Page images and extracted text:
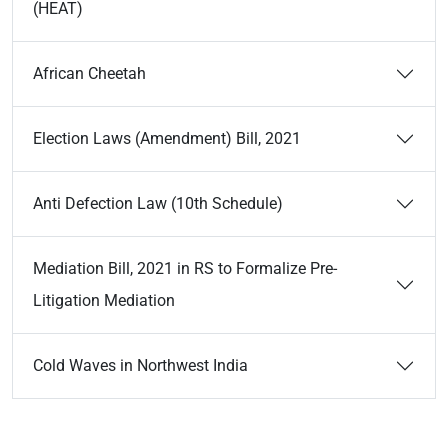
(HEAT)
African Cheetah
Election Laws (Amendment) Bill, 2021
Anti Defection Law (10th Schedule)
Mediation Bill, 2021 in RS to Formalize Pre-
Litigation Mediation
Cold Waves in Northwest India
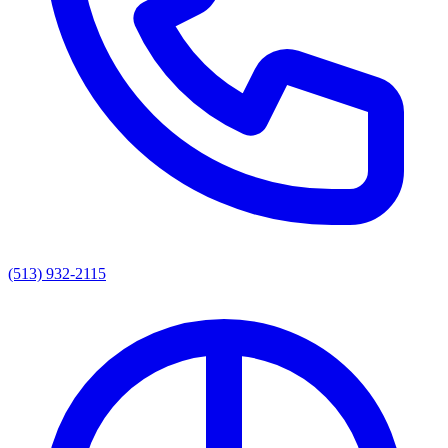
(513) 932-2115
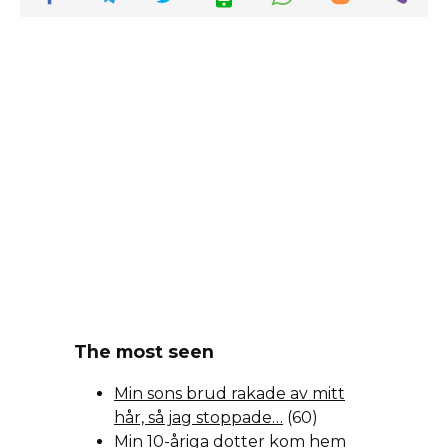
The most seen
Min sons brud rakade av mitt
hår, så jag stoppade…
(60)
Min 10-åriga dotter kom hem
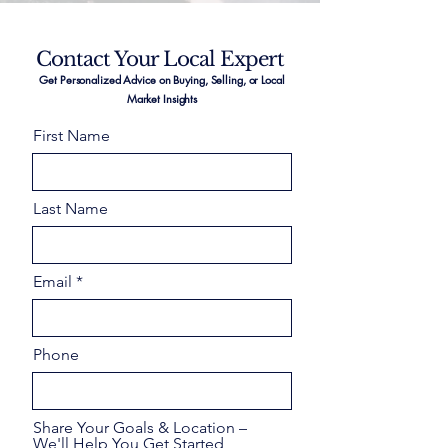
Contact Your Local Expert
Get Personalized Advice on Buying, Selling, or Local
Market Insights
First Name
Last Name
Email
Phone
Share Your Goals & Location –
We'll Help You Get Started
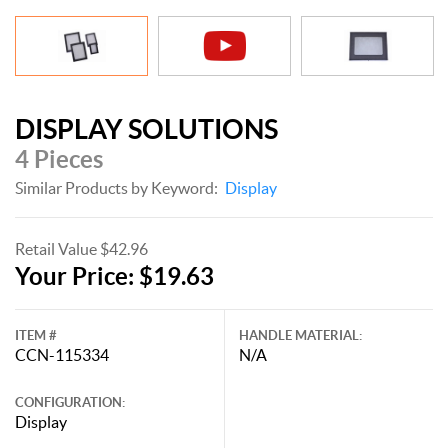
DISPLAY SOLUTIONS
4 Pieces
Similar Products by Keyword:
Display
Retail Value $42.96
Your Price: $19.63
ITEM #
HANDLE MATERIAL:
CCN-115334
N/A
CONFIGURATION:
Display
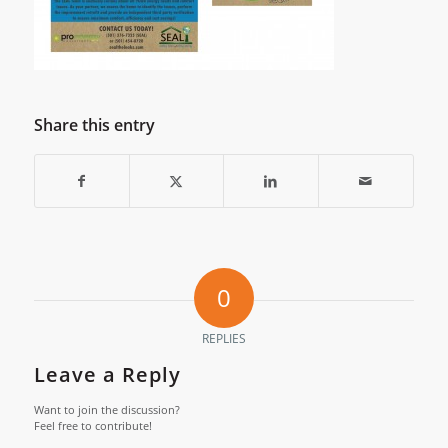
Share this entry
0
REPLIES
Leave a Reply
Want to join the discussion?
Feel free to contribute!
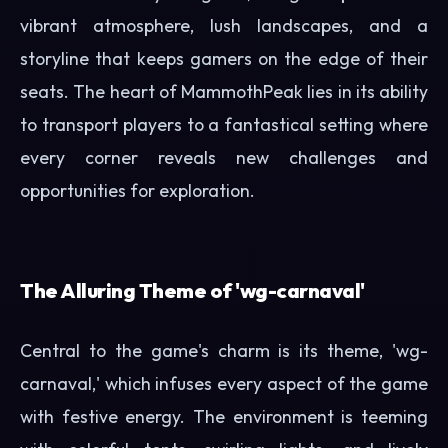
vibrant atmosphere, lush landscapes, and a
storyline that keeps gamers on the edge of their
seats. The heart of MammothPeak lies in its ability
to transport players to a fantastical setting where
every corner reveals new challenges and
opportunities for exploration.
The Alluring Theme of 'wg-carnaval'
Central to the game's charm is its theme, 'wg-
carnaval,' which infuses every aspect of the game
with festive energy. The environment is teeming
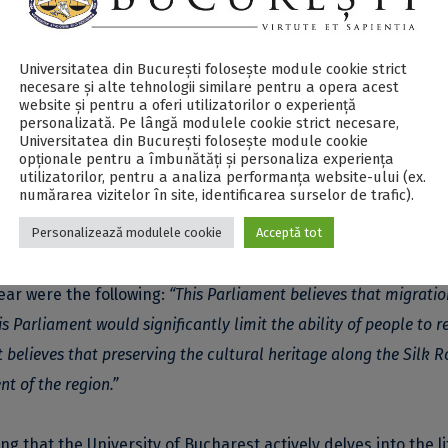
e Silkroad Universities Network, was aimed for students from
s from South Korea, Iran, China, Russia and Romania teams
Universitatea din București folosește module cookie strict
international politics, global challenges, cooperation and
necesare și alte tehnologii similare pentru a opera acest
website și pentru a oferi utilizatorilor o experiență
personalizată. Pe lângă modulele cookie strict necesare,
Universitatea din București folosește module cookie
opționale pentru a îmbunătăți și personaliza experiența
hetoric and public argumentation skills. Moreover, it aims to
utilizatorilor, pentru a analiza performanța website-ului (ex.
numărarea vizitelor în site, identificarea surselor de trafic).
twork students, tackling topics such as multiculturalism,
Personalizează modulele cookie
Acceptă tot
and common goals.
ear were the following:
“This Parliament believes that migratio
s Parliament would significantly limit the ability of people to r
 believes that preserving the cultural heritage along the Silk R
 of the region.”
 that the University of Bucharest actively delves into the li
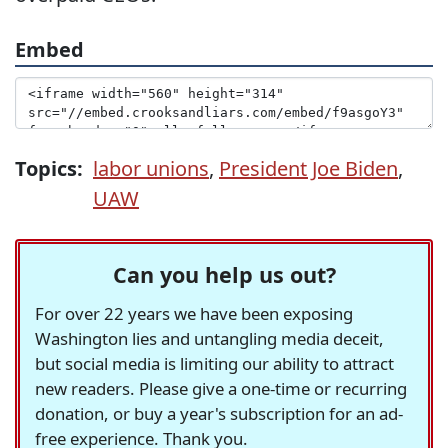
Embed
Topics:
labor unions
,
President Joe Biden
,
UAW
Can you help us out?
For over 22 years we have been exposing
Washington lies and untangling media deceit,
but social media is limiting our ability to attract
new readers. Please give a one-time or recurring
donation, or buy a year's subscription for an ad-
free experience. Thank you.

(AIM OF THE EXERCISE):
Repeat, exactly as they stand, the line that contains "For over 22 years we have been exposing" and all the lines after it in the data above.

(ANSWER SPACE):
For over 22 years we have been exposing
Washington lies and untangling media deceit,
but social media is limiting our ability to attract
new readers. Please give a one-time or recurring
donation, or buy a year's subscription for an ad-
free experience. Thank you.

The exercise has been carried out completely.